Dataset records =
────────────────────────────────────────

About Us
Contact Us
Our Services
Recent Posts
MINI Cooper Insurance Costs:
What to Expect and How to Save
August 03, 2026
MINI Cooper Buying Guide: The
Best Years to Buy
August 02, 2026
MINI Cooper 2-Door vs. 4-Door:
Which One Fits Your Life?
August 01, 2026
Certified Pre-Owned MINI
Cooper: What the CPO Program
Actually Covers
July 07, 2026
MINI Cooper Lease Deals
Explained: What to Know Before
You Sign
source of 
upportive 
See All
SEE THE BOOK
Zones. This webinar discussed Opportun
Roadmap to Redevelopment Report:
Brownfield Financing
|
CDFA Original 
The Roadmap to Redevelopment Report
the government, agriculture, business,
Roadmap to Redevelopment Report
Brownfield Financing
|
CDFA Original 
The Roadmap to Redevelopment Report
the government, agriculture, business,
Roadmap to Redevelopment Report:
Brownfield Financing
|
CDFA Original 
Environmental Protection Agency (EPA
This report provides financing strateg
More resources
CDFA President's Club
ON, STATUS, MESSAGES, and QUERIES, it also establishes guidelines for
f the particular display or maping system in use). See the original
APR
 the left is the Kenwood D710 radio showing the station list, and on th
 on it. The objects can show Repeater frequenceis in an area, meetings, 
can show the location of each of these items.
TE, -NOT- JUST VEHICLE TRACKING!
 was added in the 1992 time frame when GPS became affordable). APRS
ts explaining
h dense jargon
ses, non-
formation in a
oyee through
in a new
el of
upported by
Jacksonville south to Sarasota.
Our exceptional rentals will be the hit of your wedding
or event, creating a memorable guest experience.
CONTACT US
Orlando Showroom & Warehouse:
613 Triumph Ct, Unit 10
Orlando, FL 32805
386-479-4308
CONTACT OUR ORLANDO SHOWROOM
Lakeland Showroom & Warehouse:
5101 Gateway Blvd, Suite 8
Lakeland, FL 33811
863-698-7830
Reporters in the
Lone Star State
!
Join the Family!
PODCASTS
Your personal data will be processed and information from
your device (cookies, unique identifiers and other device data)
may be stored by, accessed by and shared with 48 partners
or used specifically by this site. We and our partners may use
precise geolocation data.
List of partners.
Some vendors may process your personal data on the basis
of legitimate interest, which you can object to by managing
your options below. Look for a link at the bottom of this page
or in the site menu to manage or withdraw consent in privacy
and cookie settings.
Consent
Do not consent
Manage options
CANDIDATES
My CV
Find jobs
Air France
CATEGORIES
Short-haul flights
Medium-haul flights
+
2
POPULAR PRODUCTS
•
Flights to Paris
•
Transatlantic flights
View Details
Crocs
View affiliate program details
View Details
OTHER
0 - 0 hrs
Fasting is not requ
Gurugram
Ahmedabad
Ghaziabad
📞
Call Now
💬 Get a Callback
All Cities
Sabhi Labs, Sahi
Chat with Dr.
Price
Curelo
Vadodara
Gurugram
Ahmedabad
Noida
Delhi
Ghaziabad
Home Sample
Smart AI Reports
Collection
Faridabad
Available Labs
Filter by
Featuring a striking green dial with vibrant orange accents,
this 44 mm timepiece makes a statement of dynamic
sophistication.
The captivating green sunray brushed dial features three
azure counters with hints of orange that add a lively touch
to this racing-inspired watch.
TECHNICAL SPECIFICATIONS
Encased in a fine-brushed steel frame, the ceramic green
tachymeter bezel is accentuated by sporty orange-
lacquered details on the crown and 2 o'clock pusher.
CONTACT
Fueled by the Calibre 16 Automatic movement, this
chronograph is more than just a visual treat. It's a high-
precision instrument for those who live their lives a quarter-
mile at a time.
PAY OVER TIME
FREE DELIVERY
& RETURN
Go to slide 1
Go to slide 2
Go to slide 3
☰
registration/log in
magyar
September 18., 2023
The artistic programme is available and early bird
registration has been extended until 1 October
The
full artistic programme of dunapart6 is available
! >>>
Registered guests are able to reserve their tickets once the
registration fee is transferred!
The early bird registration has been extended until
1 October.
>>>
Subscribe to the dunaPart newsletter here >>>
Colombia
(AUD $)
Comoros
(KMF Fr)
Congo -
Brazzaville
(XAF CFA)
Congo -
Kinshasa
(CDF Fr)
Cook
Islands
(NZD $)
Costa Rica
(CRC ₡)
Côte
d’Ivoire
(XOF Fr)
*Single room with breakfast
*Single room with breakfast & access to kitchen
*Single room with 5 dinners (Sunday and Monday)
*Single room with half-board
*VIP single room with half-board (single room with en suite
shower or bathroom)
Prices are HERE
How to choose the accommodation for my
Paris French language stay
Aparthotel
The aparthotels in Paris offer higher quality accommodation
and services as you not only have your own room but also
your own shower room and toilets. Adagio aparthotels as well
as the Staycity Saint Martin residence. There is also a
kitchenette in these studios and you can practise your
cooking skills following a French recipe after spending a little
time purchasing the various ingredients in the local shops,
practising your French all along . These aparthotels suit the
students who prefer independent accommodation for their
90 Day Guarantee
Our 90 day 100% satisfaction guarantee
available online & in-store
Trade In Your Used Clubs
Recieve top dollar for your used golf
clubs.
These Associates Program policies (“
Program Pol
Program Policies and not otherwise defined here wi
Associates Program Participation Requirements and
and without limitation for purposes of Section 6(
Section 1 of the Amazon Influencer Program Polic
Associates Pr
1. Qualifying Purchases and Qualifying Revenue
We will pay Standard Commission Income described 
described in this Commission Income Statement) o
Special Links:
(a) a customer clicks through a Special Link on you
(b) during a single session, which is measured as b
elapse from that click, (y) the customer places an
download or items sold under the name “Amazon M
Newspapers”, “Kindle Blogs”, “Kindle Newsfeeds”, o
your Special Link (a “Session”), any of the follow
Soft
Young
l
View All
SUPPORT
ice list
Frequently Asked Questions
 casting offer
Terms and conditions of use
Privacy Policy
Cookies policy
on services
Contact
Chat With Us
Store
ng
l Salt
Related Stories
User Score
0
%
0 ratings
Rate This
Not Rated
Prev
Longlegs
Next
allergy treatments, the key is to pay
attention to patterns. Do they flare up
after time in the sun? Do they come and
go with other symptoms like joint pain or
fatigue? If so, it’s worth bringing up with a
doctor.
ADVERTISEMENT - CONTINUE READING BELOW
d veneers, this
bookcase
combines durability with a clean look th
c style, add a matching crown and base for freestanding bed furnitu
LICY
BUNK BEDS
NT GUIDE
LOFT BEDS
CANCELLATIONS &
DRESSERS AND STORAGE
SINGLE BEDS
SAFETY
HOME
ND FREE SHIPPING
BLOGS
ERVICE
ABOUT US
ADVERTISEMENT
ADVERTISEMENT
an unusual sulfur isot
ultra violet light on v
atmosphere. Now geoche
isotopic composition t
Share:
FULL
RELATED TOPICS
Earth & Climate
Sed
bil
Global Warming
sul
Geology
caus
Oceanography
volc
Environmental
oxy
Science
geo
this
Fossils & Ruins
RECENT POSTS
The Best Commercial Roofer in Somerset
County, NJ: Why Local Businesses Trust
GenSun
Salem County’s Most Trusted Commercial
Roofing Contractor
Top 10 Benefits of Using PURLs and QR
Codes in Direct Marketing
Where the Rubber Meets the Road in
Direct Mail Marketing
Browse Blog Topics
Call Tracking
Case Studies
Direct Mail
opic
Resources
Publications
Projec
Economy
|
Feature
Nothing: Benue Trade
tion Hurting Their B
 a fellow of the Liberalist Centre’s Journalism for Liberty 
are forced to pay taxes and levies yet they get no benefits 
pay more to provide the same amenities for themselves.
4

────────────────────────────────────────

Exercise prompt = Every line of the entries that includes "aparthotels" must be copied into the answer.

Exercise solution =
The aparthotels in Paris offer higher quality accommodation
your own shower room and toilets. Adagio aparthotels as well
practising your French all along . These aparthotels suit the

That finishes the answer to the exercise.